### Exercise inputs ###
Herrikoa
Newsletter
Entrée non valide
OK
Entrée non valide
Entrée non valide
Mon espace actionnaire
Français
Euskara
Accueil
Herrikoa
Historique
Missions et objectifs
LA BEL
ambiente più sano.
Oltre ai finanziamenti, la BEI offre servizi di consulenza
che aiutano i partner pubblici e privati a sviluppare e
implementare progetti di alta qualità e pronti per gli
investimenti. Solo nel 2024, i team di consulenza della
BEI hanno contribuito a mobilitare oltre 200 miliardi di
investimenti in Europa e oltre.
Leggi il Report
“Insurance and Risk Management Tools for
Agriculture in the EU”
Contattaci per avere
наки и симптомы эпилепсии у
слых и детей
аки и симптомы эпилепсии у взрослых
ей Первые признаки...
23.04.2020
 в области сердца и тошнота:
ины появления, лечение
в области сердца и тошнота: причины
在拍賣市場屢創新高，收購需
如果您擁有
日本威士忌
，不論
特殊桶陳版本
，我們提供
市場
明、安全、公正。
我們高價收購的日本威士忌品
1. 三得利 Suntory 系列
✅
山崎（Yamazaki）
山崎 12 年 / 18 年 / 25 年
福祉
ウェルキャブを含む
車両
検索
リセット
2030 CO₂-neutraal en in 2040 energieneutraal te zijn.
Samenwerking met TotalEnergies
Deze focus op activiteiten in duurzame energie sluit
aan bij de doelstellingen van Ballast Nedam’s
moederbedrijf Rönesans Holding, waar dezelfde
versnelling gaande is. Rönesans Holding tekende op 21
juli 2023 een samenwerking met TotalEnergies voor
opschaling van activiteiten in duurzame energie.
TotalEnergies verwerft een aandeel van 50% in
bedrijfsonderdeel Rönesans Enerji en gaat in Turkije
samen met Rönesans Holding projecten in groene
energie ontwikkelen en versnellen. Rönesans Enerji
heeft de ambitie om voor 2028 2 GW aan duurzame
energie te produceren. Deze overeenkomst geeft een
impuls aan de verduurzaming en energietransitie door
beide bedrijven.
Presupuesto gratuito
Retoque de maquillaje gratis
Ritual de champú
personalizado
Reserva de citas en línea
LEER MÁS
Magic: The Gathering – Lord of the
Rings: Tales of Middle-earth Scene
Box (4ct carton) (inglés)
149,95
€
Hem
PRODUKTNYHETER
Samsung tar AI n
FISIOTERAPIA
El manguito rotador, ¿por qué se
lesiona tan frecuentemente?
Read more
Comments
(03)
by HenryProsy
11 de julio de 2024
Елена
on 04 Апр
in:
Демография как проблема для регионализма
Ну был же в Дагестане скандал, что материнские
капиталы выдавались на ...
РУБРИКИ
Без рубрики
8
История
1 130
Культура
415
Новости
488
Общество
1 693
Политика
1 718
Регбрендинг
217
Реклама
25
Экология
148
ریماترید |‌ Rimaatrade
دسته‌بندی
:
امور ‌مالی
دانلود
###
**Problem details:**
Repeat back the material above verbatim, including every line.

**The completed task:**
Herrikoa
Newsletter
Entrée non valide
OK
Entrée non valide
Entrée non valide
Mon espace actionnaire
Français
Euskara
Accueil
Herrikoa
Historique
Missions et objectifs
LA BEL
ambiente più sano.
Oltre ai finanziamenti, la BEI offre servizi di consulenza
che aiutano i partner pubblici e privati a sviluppare e
implementare progetti di alta qualità e pronti per gli
investimenti. Solo nel 2024, i team di consulenza della
BEI hanno contribuito a mobilitare oltre 200 miliardi di
investimenti in Europa e oltre.
Leggi il Report
“Insurance and Risk Management Tools for
Agriculture in the EU”
Contattaci per avere
наки и симптомы эпилепсии у
слых и детей
аки и симптомы эпилепсии у взрослых
ей Первые признаки...
23.04.2020
 в области сердца и тошнота:
ины появления, лечение
в области сердца и тошнота: причины
在拍賣市場屢創新高，收購需
如果您擁有
日本威士忌
，不論
特殊桶陳版本
，我們提供
市場
明、安全、公正。
我們高價收購的日本威士忌品
1. 三得利 Suntory 系列
✅
山崎（Yamazaki）
山崎 12 年 / 18 年 / 25 年
福祉
ウェルキャブを含む
車両
検索
リセット
2030 CO₂-neutraal en in 2040 energieneutraal te zijn.
Samenwerking met TotalEnergies
Deze focus op activiteiten in duurzame energie sluit
aan bij de doelstellingen van Ballast Nedam’s
moederbedrijf Rönesans Holding, waar dezelfde
versnelling gaande is. Rönesans Holding tekende op 21
juli 2023 een samenwerking met TotalEnergies voor
opschaling van activiteiten in duurzame energie.
TotalEnergies verwerft een aandeel van 50% in
bedrijfsonderdeel Rönesans Enerji en gaat in Turkije
samen met Rönesans Holding projecten in groene
energie ontwikkelen en versnellen. Rönesans Enerji
heeft de ambitie om voor 2028 2 GW aan duurzame
energie te produceren. Deze overeenkomst geeft een
impuls aan de verduurzaming en energietransitie door
beide bedrijven.
Presupuesto gratuito
Retoque de maquillaje gratis
Ritual de champú
personalizado
Reserva de citas en línea
LEER MÁS
Magic: The Gathering – Lord of the
Rings: Tales of Middle-earth Scene
Box (4ct carton) (inglés)
149,95
€
Hem
PRODUKTNYHETER
Samsung tar AI n
FISIOTERAPIA
El manguito rotador, ¿por qué se
lesiona tan frecuentemente?
Read more
Comments
(03)
by HenryProsy
11 de julio de 2024
Елена
on 04 Апр
in:
Демография как проблема для регионализма
Ну был же в Дагестане скандал, что материнские
капиталы выдавались на ...
РУБРИКИ
Без рубрики
8
История
1 130
Культура
415
Новости
488
Общество
1 693
Политика
1 718
Регбрендинг
217
Реклама
25
Экология
148
ریماترید |‌ Rimaatrade
دسته‌بندی
:
امور ‌مالی
دانلود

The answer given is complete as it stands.